Extracted page text data

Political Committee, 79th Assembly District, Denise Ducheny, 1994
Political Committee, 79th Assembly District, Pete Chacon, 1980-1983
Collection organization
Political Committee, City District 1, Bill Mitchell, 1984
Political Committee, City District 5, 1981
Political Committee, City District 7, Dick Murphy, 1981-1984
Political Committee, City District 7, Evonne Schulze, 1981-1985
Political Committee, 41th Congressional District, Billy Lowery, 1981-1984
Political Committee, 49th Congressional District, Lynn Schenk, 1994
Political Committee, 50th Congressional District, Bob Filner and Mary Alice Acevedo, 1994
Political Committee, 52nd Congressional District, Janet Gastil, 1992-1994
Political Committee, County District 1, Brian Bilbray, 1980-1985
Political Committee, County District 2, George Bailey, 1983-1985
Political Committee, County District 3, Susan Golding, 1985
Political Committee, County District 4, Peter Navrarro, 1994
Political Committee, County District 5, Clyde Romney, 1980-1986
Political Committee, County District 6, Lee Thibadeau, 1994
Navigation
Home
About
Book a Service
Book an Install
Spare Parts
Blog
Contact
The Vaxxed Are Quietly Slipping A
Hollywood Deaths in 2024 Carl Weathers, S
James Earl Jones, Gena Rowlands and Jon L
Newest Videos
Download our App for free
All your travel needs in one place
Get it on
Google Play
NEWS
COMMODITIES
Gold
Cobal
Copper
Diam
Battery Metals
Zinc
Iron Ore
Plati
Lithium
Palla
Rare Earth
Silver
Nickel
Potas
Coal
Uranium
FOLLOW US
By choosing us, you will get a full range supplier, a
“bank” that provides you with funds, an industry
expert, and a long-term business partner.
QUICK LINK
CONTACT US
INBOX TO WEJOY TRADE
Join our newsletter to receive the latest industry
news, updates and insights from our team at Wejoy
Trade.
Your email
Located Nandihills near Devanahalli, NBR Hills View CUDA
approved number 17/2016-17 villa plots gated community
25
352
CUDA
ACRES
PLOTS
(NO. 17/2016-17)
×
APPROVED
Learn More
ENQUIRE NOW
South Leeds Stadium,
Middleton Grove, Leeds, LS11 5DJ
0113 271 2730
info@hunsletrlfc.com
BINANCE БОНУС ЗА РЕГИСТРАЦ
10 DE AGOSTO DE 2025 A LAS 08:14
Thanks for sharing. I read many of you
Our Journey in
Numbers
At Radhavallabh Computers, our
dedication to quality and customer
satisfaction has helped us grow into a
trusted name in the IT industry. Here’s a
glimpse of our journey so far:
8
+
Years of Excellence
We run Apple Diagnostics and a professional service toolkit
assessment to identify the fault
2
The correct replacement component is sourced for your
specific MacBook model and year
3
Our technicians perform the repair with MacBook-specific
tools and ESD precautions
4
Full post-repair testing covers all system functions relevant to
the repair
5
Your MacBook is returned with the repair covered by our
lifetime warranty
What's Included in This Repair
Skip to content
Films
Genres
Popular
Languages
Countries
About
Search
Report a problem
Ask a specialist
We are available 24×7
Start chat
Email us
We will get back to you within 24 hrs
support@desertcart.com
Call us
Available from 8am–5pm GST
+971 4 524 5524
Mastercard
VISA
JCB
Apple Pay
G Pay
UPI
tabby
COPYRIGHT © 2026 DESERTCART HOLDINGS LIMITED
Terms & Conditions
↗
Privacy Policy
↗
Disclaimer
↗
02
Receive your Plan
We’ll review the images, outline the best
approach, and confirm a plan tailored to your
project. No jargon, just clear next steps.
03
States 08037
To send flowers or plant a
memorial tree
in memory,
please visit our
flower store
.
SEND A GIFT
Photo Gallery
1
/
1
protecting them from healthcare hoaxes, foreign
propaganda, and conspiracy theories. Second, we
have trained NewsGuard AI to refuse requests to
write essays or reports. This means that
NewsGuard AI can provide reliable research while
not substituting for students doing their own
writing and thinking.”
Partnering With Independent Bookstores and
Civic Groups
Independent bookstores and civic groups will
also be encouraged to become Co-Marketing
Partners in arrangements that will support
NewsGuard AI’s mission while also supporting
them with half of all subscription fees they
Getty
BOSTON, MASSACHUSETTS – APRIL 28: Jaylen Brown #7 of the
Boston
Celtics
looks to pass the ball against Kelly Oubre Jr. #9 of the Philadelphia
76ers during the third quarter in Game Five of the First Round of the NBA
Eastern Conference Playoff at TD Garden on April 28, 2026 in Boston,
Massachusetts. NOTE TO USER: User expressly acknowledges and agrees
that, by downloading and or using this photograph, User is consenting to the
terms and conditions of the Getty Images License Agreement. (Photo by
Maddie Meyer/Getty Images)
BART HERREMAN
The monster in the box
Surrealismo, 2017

▶ _Exercise goal_
Output all the lines above, matching them word for word.

▶ _Answer section_
Political Committee, 79th Assembly District, Denise Ducheny, 1994
Political Committee, 79th Assembly District, Pete Chacon, 1980-1983
Collection organization
Political Committee, City District 1, Bill Mitchell, 1984
Political Committee, City District 5, 1981
Political Committee, City District 7, Dick Murphy, 1981-1984
Political Committee, City District 7, Evonne Schulze, 1981-1985
Political Committee, 41th Congressional District, Billy Lowery, 1981-1984
Political Committee, 49th Congressional District, Lynn Schenk, 1994
Political Committee, 50th Congressional District, Bob Filner and Mary Alice Acevedo, 1994
Political Committee, 52nd Congressional District, Janet Gastil, 1992-1994
Political Committee, County District 1, Brian Bilbray, 1980-1985
Political Committee, County District 2, George Bailey, 1983-1985
Political Committee, County District 3, Susan Golding, 1985
Political Committee, County District 4, Peter Navrarro, 1994
Political Committee, County District 5, Clyde Romney, 1980-1986
Political Committee, County District 6, Lee Thibadeau, 1994
Navigation
Home
About
Book a Service
Book an Install
Spare Parts
Blog
Contact
The Vaxxed Are Quietly Slipping A
Hollywood Deaths in 2024 Carl Weathers, S
James Earl Jones, Gena Rowlands and Jon L
Newest Videos
Download our App for free
All your travel needs in one place
Get it on
Google Play
NEWS
COMMODITIES
Gold
Cobal
Copper
Diam
Battery Metals
Zinc
Iron Ore
Plati
Lithium
Palla
Rare Earth
Silver
Nickel
Potas
Coal
Uranium
FOLLOW US
By choosing us, you will get a full range supplier, a
“bank” that provides you with funds, an industry
expert, and a long-term business partner.
QUICK LINK
CONTACT US
INBOX TO WEJOY TRADE
Join our newsletter to receive the latest industry
news, updates and insights from our team at Wejoy
Trade.
Your email
Located Nandihills near Devanahalli, NBR Hills View CUDA
approved number 17/2016-17 villa plots gated community
25
352
CUDA
ACRES
PLOTS
(NO. 17/2016-17)
×
APPROVED
Learn More
ENQUIRE NOW
South Leeds Stadium,
Middleton Grove, Leeds, LS11 5DJ
0113 271 2730
info@hunsletrlfc.com
BINANCE БОНУС ЗА РЕГИСТРАЦ
10 DE AGOSTO DE 2025 A LAS 08:14
Thanks for sharing. I read many of you
Our Journey in
Numbers
At Radhavallabh Computers, our
dedication to quality and customer
satisfaction has helped us grow into a
trusted name in the IT industry. Here’s a
glimpse of our journey so far:
8
+
Years of Excellence
We run Apple Diagnostics and a professional service toolkit
assessment to identify the fault
2
The correct replacement component is sourced for your
specific MacBook model and year
3
Our technicians perform the repair with MacBook-specific
tools and ESD precautions
4
Full post-repair testing covers all system functions relevant to
the repair
5
Your MacBook is returned with the repair covered by our
lifetime warranty
What's Included in This Repair
Skip to content
Films
Genres
Popular
Languages
Countries
About
Search
Report a problem
Ask a specialist
We are available 24×7
Start chat
Email us
We will get back to you within 24 hrs
support@desertcart.com
Call us
Available from 8am–5pm GST
+971 4 524 5524
Mastercard
VISA
JCB
Apple Pay
G Pay
UPI
tabby
COPYRIGHT © 2026 DESERTCART HOLDINGS LIMITED
Terms & Conditions
↗
Privacy Policy
↗
Disclaimer
↗
02
Receive your Plan
We’ll review the images, outline the best
approach, and confirm a plan tailored to your
project. No jargon, just clear next steps.
03
States 08037
To send flowers or plant a
memorial tree
in memory,
please visit our
flower store
.
SEND A GIFT
Photo Gallery
1
/
1
protecting them from healthcare hoaxes, foreign
propaganda, and conspiracy theories. Second, we
have trained NewsGuard AI to refuse requests to
write essays or reports. This means that
NewsGuard AI can provide reliable research while
not substituting for students doing their own
writing and thinking.”
Partnering With Independent Bookstores and
Civic Groups
Independent bookstores and civic groups will
also be encouraged to become Co-Marketing
Partners in arrangements that will support
NewsGuard AI’s mission while also supporting
them with half of all subscription fees they
Getty
BOSTON, MASSACHUSETTS – APRIL 28: Jaylen Brown #7 of the
Boston
Celtics
looks to pass the ball against Kelly Oubre Jr. #9 of the Philadelphia
76ers during the third quarter in Game Five of the First Round of the NBA
Eastern Conference Playoff at TD Garden on April 28, 2026 in Boston,
Massachusetts. NOTE TO USER: User expressly acknowledges and agrees
that, by downloading and or using this photograph, User is consenting to the
terms and conditions of the Getty Images License Agreement. (Photo by
Maddie Meyer/Getty Images)
BART HERREMAN
The monster in the box
Surrealismo, 2017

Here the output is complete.